İsveç’in nasıl bir destek sunduğuna ilişkin ise şunlar dile getirildi:
“Hükümetin insani, bölgesel ve Suriye krizine özgü yardımlarıyla İsveç, insanların bölgedeki zor koşullarla başa çıkma yeteneklerinin güçlendirilmesine katkıda bulunmaktadır. Aynı zamanda AB içinde ve Küresel Koalisyon içinde daha fazla ülkenin bu çalışmaya dahil olmasının itici gücüyüz. Bugün İsveç'in kuzeydoğu Suriye'ye verdiği destek, savaş yaralılarına yardım etmek, tarımda değer zincirlerini yeniden kurmak, mülteci kamplarındaki koşulları iyileştirmek ve sivil toplumu güçlendirmek için çalışan aktörlere ulaşıyor. Aralık 2020'de hükümet, bu tür aktiviteleri desteklemeye devam etmek için Suriye krizine yönelik bölgesel stratejiyi genişletmeye ve büyütmeye karar verdi.

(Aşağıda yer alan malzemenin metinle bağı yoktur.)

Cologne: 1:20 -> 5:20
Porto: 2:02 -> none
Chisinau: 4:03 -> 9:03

(…) Kalkınma desteğimize ek olarak, Demokratik Suriye Meclisi’nin (MSD) sivil liderliğiyle -AANES'i (Kuzey ve Doğu Suriye Özerk Yönetimi) yöneten multi-etnik yapılı şemsiye örgüt- diyalogu sürdürmeye çalıştım. Bunların arasında YPG ve YPJ’ye en yakın duran politik parti olan PYD de var. MSD ile yakın bir ilişkim var ve onların ihtiyaçlarını ve fikirlerini çok iyi biliyorum. MSD ve kuzeydoğu Suriye'den temsilcilerin, uluslararası bağlamlarda, ülkenin geleceğine ilişkin görüşmelere dahil edilmesi gerektiği konusunda net oldum. AANES yönetimi, İsveç'in desteğini ve bağlılığını defalarca takdir etmiş ve dile getirmiştir.

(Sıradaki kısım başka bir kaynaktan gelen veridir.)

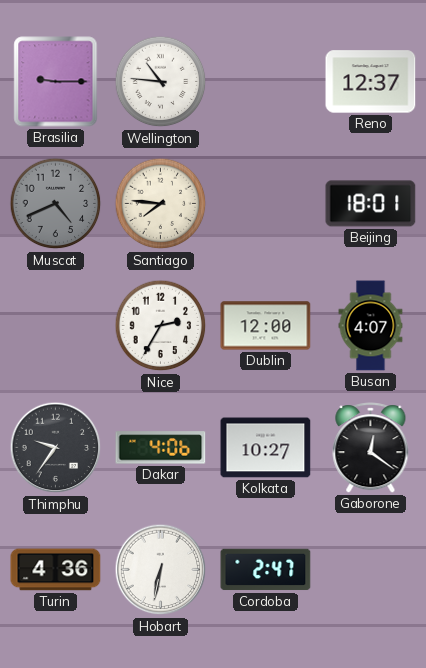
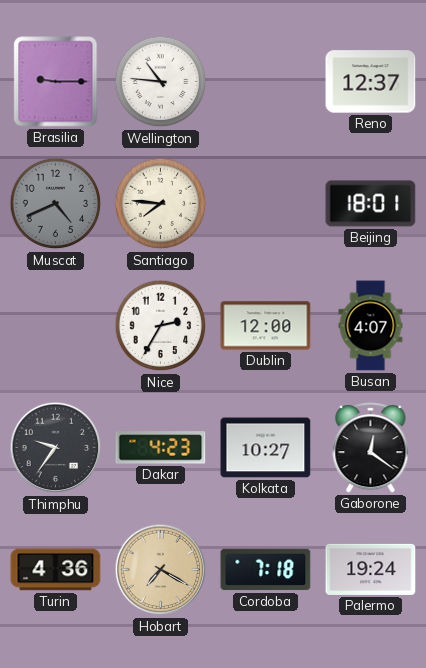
Dakar: 4:06 -> 4:23
Hobart: 6:32 -> 7:20
Hobart dial: white -> champagne
Cordoba: 2:47 -> 7:18
Palermo: none -> 19:24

YAPICI DİYALOG GELİŞTİRİLMELİ
Bu konuşmalar nedeniyle zaman zaman eleştirilere maruz kaldık. Ancak, bölgeyi fiilen yöneten ve kontrol eden sahadaki meşru seslerle yapıcı bir diyalog kurmamız gerektiğine inanıyorum. Böyle bir diyaloğun bir avantajı da aynı zamanda zorlukları üstlenmemiz/dile getirmemiz veya görüş sunma fırsatına sahip olmamızdır.
Diyaloglar ve görüşmeler yoluyla, özyönetimin ileriye dönük demokratik ve kapsayıcı bir yol seçmesine yardımcı olabiliriz, ki bu aynı zamanda Suriye genelinde barışa da katkıda bulunur. AANES'in ifade ettiği bu bariz tutku ve irade, daha fazla insan tarafından desteklenmesi gereken bir iradedir. Ayrıca Suriye'nin toprak bütünlüğüne saygı duyduklarını açıkça ifade ettiler ve Suriye sınırlarının ötesinde bir hırslarının olmadığını da söylediler.
Bu ruhla, toplumun inşasının kapsayıcı olması gerektiğini ve yerel Kürt muhalefeti bile içermesi gerektiği dile getirdim. En az onun kadar önemli olan, AANES'in bölgede var olan Süryaniler, Araplar, Hristiyanlar ve yezidiler gibi kesimlerin ihtiyaçlarına karşı da duyarlı olması gerektiğidir.”